TASK REQUIREMENTS —
No pictures belong in the copy, but every line of the material below must be reproduced exactly.

PROVIDED ENTRIES —

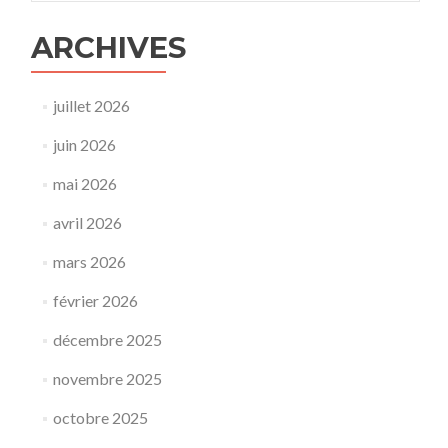
ARCHIVES
juillet 2026
juin 2026
mai 2026
avril 2026
mars 2026
février 2026
décembre 2025
novembre 2025
octobre 2025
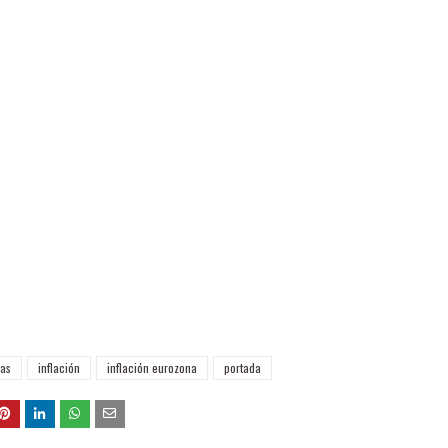
as
inflación
inflación eurozona
portada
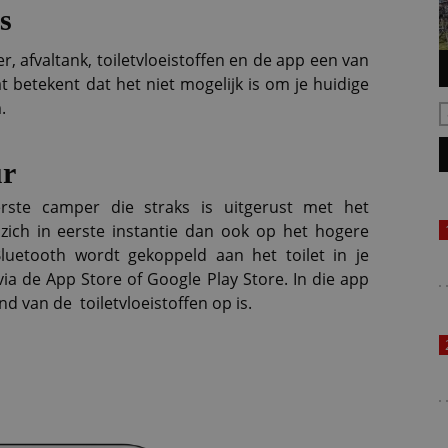
s
r, afvaltank, toiletvloeistoffen en de app een van
t betekent dat het niet mogelijk is om je huidige
.
ur
rste camper die straks is uitgerust met het
t zich in eerste instantie dan ook op het hogere
uetooth wordt gekoppeld aan het toilet in je
a de App Store of Google Play Store. In die app
d van de toiletvloeistoffen op is.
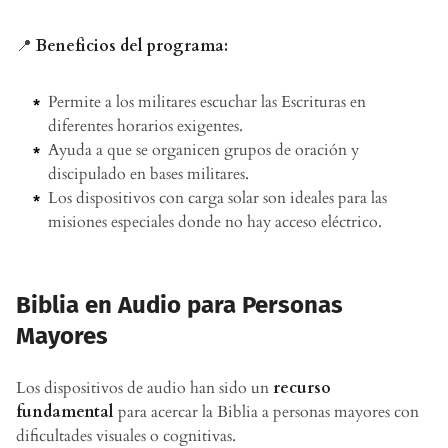
📍
Beneficios del programa:
Permite a los militares escuchar las Escrituras en
diferentes horarios exigentes.
Ayuda a que se organicen grupos de oración y
discipulado en bases militares.
Los dispositivos con carga solar son ideales para las
misiones especiales donde no hay acceso eléctrico.
Biblia en Audio para Personas
Mayores
Los dispositivos de audio han sido un
recurso
fundamental
para acercar la Biblia a personas mayores con
dificultades visuales o cognitivas.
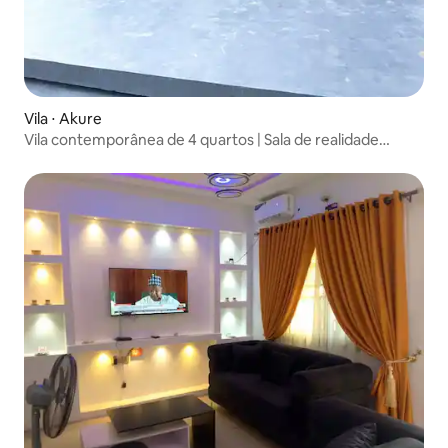
Vila ⋅ Akure
Vila contemporânea de 4 quartos | Sala de realidade
virtual | Starlink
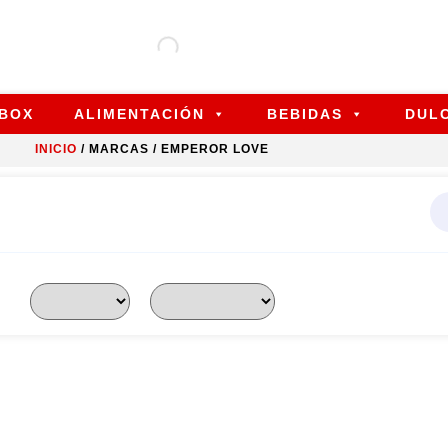
 BOX
ALIMENTACIÓN
BEBIDAS
DUL
INICIO
/ MARCAS / EMPEROR LOVE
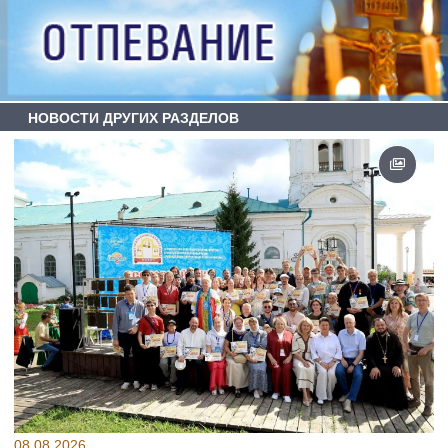
НОВОСТИ ДРУГИХ РАЗДЕЛОВ
08.08.2026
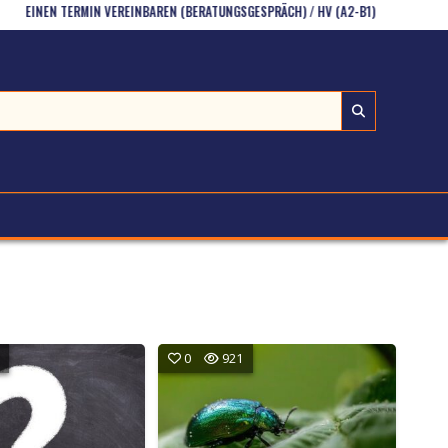
 TERMIN VEREINBAREN (BERATUNGSGESPRÄCH) / HV (A2-B1)
MAN, EINEN, EI
0
921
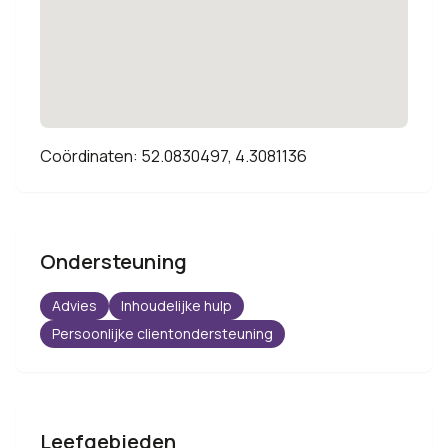
Coördinaten: 52.0830497, 4.3081136
Ondersteuning
Advies
Inhoudelijke hulp
Persoonlijke clientondersteuning
Leefgebieden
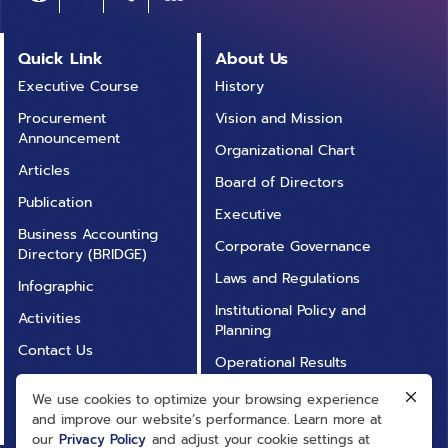
Quick Link
About Us
Executive Course
History
Procurement
Vision and Mission
Announcement
Organizational Chart
Articles
Board of Directors
Publication
Executive
Business Accounting
Corporate Governance
Directory (BRIDGE)
Laws and Regulations
Infographic
Institutional Policy and
Activities
Planning
Contact Us
Operational Results
Annual Report
Operational
We use cookies to optimize your browsing experience
FAQ
Transparency (ITA)
and improve our website’s performance. Learn more at
our
Privacy Policy
and adjust your cookie settings at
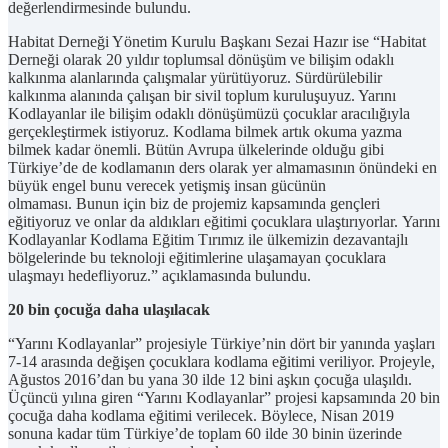
değerlendirmesinde bulundu.
Habitat Derneği Yönetim Kurulu Başkanı Sezai Hazır ise “Habitat
Derneği olarak 20 yıldır toplumsal dönüşüm ve bilişim odaklı
kalkınma alanlarında çalışmalar yürütüyoruz. Sürdürülebilir
kalkınma alanında çalışan bir sivil toplum kuruluşuyuz. Yarını
Kodlayanlar ile bilişim odaklı dönüşümüzü çocuklar aracılığıyla
gerçekleştirmek istiyoruz. Kodlama bilmek artık okuma yazma
bilmek kadar önemli. Bütün Avrupa ülkelerinde olduğu gibi
Türkiye’de de kodlamanın ders olarak yer almamasının önündeki en
büyük engel bunu verecek yetişmiş insan gücünün
olmaması. Bunun için biz de projemiz kapsamında gençleri
eğitiyoruz ve onlar da aldıkları eğitimi çocuklara ulaştırıyorlar. Yarını
Kodlayanlar Kodlama Eğitim Tırımız ile ülkemizin dezavantajlı
bölgelerinde bu teknoloji eğitimlerine ulaşamayan çocuklara
ulaşmayı hedefliyoruz.” açıklamasında bulundu.
20 bin çocuğa daha ulaşılacak
“Yarını Kodlayanlar” projesiyle Türkiye’nin dört bir yanında yaşları
7-14 arasında değişen çocuklara kodlama eğitimi veriliyor. Projeyle,
Ağustos 2016’dan bu yana 30 ilde 12 bini aşkın çocuğa ulaşıldı.
Üçüncü yılına giren “Yarını Kodlayanlar” projesi kapsamında 20 bin
çocuğa daha kodlama eğitimi verilecek. Böylece, Nisan 2019
sonuna kadar tüm Türkiye’de toplam 60 ilde 30 binin üzerinde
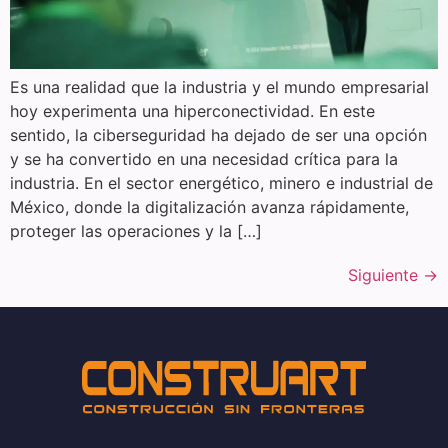
Es una realidad que la industria y el mundo empresarial
hoy experimenta una hiperconectividad. En este
sentido, la ciberseguridad ha dejado de ser una opción
y se ha convertido en una necesidad crítica para la
industria. En el sector energético, minero e industrial de
México, donde la digitalización avanza rápidamente,
proteger las operaciones y la […]
Siguiente
→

REPLY —
ARCHIVES
juillet 2026
juin 2026
mai 2026
avril 2026
mars 2026
février 2026
décembre 2025
novembre 2025
octobre 2025
as
inflación
inflación eurozona
portada
s
r, afvaltank, toiletvloeistoffen en de app een van
t betekent dat het niet mogelijk is om je huidige
.
ur
rste camper die straks is uitgerust met het
t zich in eerste instantie dan ook op het hogere
uetooth wordt gekoppeld aan het toilet in je
a de App Store of Google Play Store. In die app
d van de toiletvloeistoffen op is.
📍
Beneficios del programa:
Permite a los militares escuchar las Escrituras en
diferentes horarios exigentes.
Ayuda a que se organicen grupos de oración y
discipulado en bases militares.
Los dispositivos con carga solar son ideales para las
misiones especiales donde no hay acceso eléctrico.
Biblia en Audio para Personas
Mayores
Los dispositivos de audio han sido un
recurso
fundamental
para acercar la Biblia a personas mayores con
dificultades visuales o cognitivas.
Vila ⋅ Akure
Vila contemporânea de 4 quartos | Sala de realidade
virtual | Starlink
 BOX
ALIMENTACIÓN
BEBIDAS
DUL
INICIO
/ MARCAS / EMPEROR LOVE
НОВОСТИ ДРУГИХ РАЗДЕЛОВ
08.08.2026
 TERMIN VEREINBAREN (BERATUNGSGESPRÄCH) / HV (A2-B1)
MAN, EINEN, EI
0
921
Coördinaten: 52.0830497, 4.3081136
Ondersteuning
Advies
Inhoudelijke hulp
Persoonlijke clientondersteuning
Leefgebieden
Quick Link
About Us
Executive Course
History
Procurement
Vision and Mission
Announcement
Organizational Chart
Articles
Board of Directors
Publication
Executive
Business Accounting
Corporate Governance
Directory (BRIDGE)
Laws and Regulations
Infographic
Institutional Policy and
Activities
Planning
Contact Us
Operational Results
Annual Report
Operational
We use cookies to optimize your browsing experience
FAQ
Transparency (ITA)
and improve our website’s performance. Learn more at
our
Privacy Policy
and adjust your cookie settings at
değerlendirmesinde bulundu.
Habitat Derneği Yönetim Kurulu Başkanı Sezai Hazır ise “Habitat
Derneği olarak 20 yıldır toplumsal dönüşüm ve bilişim odaklı
kalkınma alanlarında çalışmalar yürütüyoruz. Sürdürülebilir
kalkınma alanında çalışan bir sivil toplum kuruluşuyuz. Yarını
Kodlayanlar ile bilişim odaklı dönüşümüzü çocuklar aracılığıyla
gerçekleştirmek istiyoruz. Kodlama bilmek artık okuma yazma
bilmek kadar önemli. Bütün Avrupa ülkelerinde olduğu gibi
Türkiye’de de kodlamanın ders olarak yer almamasının önündeki en
büyük engel bunu verecek yetişmiş insan gücünün
olmaması. Bunun için biz de projemiz kapsamında gençleri
eğitiyoruz ve onlar da aldıkları eğitimi çocuklara ulaştırıyorlar. Yarını
Kodlayanlar Kodlama Eğitim Tırımız ile ülkemizin dezavantajlı
bölgelerinde bu teknoloji eğitimlerine ulaşamayan çocuklara
ulaşmayı hedefliyoruz.” açıklamasında bulundu.
20 bin çocuğa daha ulaşılacak
“Yarını Kodlayanlar” projesiyle Türkiye’nin dört bir yanında yaşları
7-14 arasında değişen çocuklara kodlama eğitimi veriliyor. Projeyle,
Ağustos 2016’dan bu yana 30 ilde 12 bini aşkın çocuğa ulaşıldı.
Üçüncü yılına giren “Yarını Kodlayanlar” projesi kapsamında 20 bin
çocuğa daha kodlama eğitimi verilecek. Böylece, Nisan 2019
sonuna kadar tüm Türkiye’de toplam 60 ilde 30 binin üzerinde
Es una realidad que la industria y el mundo empresarial
hoy experimenta una hiperconectividad. En este
sentido, la ciberseguridad ha dejado de ser una opción
y se ha convertido en una necesidad crítica para la
industria. En el sector energético, minero e industrial de
México, donde la digitalización avanza rápidamente,
proteger las operaciones y la […]
Siguiente
→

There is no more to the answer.